**TASK REQUIREMENTS**
Exact copies of all the records are to be printed.

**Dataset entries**
= = = = =
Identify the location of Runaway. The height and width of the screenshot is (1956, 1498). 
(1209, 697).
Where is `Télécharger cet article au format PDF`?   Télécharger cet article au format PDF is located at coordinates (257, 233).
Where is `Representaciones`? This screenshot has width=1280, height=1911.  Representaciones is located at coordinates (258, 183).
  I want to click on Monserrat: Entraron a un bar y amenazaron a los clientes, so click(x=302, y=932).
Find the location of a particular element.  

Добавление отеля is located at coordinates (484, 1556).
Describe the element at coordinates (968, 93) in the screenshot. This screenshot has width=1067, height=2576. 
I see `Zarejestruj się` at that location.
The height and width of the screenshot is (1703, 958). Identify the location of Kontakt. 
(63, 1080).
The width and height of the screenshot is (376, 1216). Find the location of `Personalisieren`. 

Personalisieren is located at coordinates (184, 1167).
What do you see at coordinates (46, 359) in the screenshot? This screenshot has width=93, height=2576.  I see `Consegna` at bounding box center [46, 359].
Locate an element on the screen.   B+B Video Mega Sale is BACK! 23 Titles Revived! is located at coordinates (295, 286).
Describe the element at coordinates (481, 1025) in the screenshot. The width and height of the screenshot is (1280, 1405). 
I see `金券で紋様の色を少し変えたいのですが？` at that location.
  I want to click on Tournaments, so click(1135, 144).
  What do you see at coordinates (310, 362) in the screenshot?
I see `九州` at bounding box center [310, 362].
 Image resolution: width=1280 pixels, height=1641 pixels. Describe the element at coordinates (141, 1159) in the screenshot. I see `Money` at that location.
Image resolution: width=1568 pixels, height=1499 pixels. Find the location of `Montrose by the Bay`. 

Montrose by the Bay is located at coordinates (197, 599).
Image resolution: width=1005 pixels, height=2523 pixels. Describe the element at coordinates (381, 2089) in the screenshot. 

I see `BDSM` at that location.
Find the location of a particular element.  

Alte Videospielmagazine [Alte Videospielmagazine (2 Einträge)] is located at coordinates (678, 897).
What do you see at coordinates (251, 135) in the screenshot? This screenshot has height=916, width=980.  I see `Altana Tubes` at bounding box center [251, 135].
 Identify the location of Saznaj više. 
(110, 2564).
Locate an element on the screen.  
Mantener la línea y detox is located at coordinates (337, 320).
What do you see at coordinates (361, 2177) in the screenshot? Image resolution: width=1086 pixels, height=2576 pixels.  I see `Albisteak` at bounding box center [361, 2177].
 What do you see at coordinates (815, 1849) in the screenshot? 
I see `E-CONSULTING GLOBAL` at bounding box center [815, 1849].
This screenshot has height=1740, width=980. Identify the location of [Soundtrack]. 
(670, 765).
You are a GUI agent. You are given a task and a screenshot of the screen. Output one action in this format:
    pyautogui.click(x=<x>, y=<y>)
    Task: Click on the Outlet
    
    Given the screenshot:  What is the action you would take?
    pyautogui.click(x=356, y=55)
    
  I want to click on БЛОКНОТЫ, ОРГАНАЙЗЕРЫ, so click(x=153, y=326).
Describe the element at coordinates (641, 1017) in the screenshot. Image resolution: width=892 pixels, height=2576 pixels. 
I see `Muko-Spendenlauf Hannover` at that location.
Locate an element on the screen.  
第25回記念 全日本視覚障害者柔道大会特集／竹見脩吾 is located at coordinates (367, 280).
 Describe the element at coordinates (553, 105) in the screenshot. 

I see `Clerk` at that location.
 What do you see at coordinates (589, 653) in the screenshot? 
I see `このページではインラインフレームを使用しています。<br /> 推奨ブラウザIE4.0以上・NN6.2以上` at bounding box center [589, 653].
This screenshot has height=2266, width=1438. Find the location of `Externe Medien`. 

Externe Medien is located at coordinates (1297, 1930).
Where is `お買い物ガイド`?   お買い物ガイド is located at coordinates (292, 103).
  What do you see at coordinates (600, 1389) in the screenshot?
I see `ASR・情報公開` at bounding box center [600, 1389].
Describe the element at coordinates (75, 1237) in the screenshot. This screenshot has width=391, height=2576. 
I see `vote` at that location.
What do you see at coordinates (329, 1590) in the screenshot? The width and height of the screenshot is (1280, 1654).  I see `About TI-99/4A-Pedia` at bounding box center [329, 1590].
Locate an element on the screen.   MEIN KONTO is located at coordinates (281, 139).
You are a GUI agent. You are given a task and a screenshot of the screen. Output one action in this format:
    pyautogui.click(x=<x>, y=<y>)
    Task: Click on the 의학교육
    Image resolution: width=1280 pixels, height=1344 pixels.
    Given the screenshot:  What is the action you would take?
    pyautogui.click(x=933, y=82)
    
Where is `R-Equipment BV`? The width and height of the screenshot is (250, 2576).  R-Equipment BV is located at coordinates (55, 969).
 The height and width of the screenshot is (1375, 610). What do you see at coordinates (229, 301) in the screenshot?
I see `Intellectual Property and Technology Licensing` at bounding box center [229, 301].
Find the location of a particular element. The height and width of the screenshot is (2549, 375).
= = = = =
**ANSWER AREA**
Identify the location of Runaway. The height and width of the screenshot is (1956, 1498). 
(1209, 697).
Where is `Télécharger cet article au format PDF`?   Télécharger cet article au format PDF is located at coordinates (257, 233).
Where is `Representaciones`? This screenshot has width=1280, height=1911.  Representaciones is located at coordinates (258, 183).
  I want to click on Monserrat: Entraron a un bar y amenazaron a los clientes, so click(x=302, y=932).
Find the location of a particular element.  

Добавление отеля is located at coordinates (484, 1556).
Describe the element at coordinates (968, 93) in the screenshot. This screenshot has width=1067, height=2576. 
I see `Zarejestruj się` at that location.
The height and width of the screenshot is (1703, 958). Identify the location of Kontakt. 
(63, 1080).
The width and height of the screenshot is (376, 1216). Find the location of `Personalisieren`. 

Personalisieren is located at coordinates (184, 1167).
What do you see at coordinates (46, 359) in the screenshot? This screenshot has width=93, height=2576.  I see `Consegna` at bounding box center [46, 359].
Locate an element on the screen.   B+B Video Mega Sale is BACK! 23 Titles Revived! is located at coordinates (295, 286).
Describe the element at coordinates (481, 1025) in the screenshot. The width and height of the screenshot is (1280, 1405). 
I see `金券で紋様の色を少し変えたいのですが？` at that location.
  I want to click on Tournaments, so click(1135, 144).
  What do you see at coordinates (310, 362) in the screenshot?
I see `九州` at bounding box center [310, 362].
 Image resolution: width=1280 pixels, height=1641 pixels. Describe the element at coordinates (141, 1159) in the screenshot. I see `Money` at that location.
Image resolution: width=1568 pixels, height=1499 pixels. Find the location of `Montrose by the Bay`. 

Montrose by the Bay is located at coordinates (197, 599).
Image resolution: width=1005 pixels, height=2523 pixels. Describe the element at coordinates (381, 2089) in the screenshot. 

I see `BDSM` at that location.
Find the location of a particular element.  

Alte Videospielmagazine [Alte Videospielmagazine (2 Einträge)] is located at coordinates (678, 897).
What do you see at coordinates (251, 135) in the screenshot? This screenshot has height=916, width=980.  I see `Altana Tubes` at bounding box center [251, 135].
 Identify the location of Saznaj više. 
(110, 2564).
Locate an element on the screen.  
Mantener la línea y detox is located at coordinates (337, 320).
What do you see at coordinates (361, 2177) in the screenshot? Image resolution: width=1086 pixels, height=2576 pixels.  I see `Albisteak` at bounding box center [361, 2177].
 What do you see at coordinates (815, 1849) in the screenshot? 
I see `E-CONSULTING GLOBAL` at bounding box center [815, 1849].
This screenshot has height=1740, width=980. Identify the location of [Soundtrack]. 
(670, 765).
You are a GUI agent. You are given a task and a screenshot of the screen. Output one action in this format:
    pyautogui.click(x=<x>, y=<y>)
    Task: Click on the Outlet
    
    Given the screenshot:  What is the action you would take?
    pyautogui.click(x=356, y=55)
    
  I want to click on БЛОКНОТЫ, ОРГАНАЙЗЕРЫ, so click(x=153, y=326).
Describe the element at coordinates (641, 1017) in the screenshot. Image resolution: width=892 pixels, height=2576 pixels. 
I see `Muko-Spendenlauf Hannover` at that location.
Locate an element on the screen.  
第25回記念 全日本視覚障害者柔道大会特集／竹見脩吾 is located at coordinates (367, 280).
 Describe the element at coordinates (553, 105) in the screenshot. 

I see `Clerk` at that location.
 What do you see at coordinates (589, 653) in the screenshot? 
I see `このページではインラインフレームを使用しています。<br /> 推奨ブラウザIE4.0以上・NN6.2以上` at bounding box center [589, 653].
This screenshot has height=2266, width=1438. Find the location of `Externe Medien`. 

Externe Medien is located at coordinates (1297, 1930).
Where is `お買い物ガイド`?   お買い物ガイド is located at coordinates (292, 103).
  What do you see at coordinates (600, 1389) in the screenshot?
I see `ASR・情報公開` at bounding box center [600, 1389].
Describe the element at coordinates (75, 1237) in the screenshot. This screenshot has width=391, height=2576. 
I see `vote` at that location.
What do you see at coordinates (329, 1590) in the screenshot? The width and height of the screenshot is (1280, 1654).  I see `About TI-99/4A-Pedia` at bounding box center [329, 1590].
Locate an element on the screen.   MEIN KONTO is located at coordinates (281, 139).
You are a GUI agent. You are given a task and a screenshot of the screen. Output one action in this format:
    pyautogui.click(x=<x>, y=<y>)
    Task: Click on the 의학교육
    Image resolution: width=1280 pixels, height=1344 pixels.
    Given the screenshot:  What is the action you would take?
    pyautogui.click(x=933, y=82)
    
Where is `R-Equipment BV`? The width and height of the screenshot is (250, 2576).  R-Equipment BV is located at coordinates (55, 969).
 The height and width of the screenshot is (1375, 610). What do you see at coordinates (229, 301) in the screenshot?
I see `Intellectual Property and Technology Licensing` at bounding box center [229, 301].
Find the location of a particular element. The height and width of the screenshot is (2549, 375).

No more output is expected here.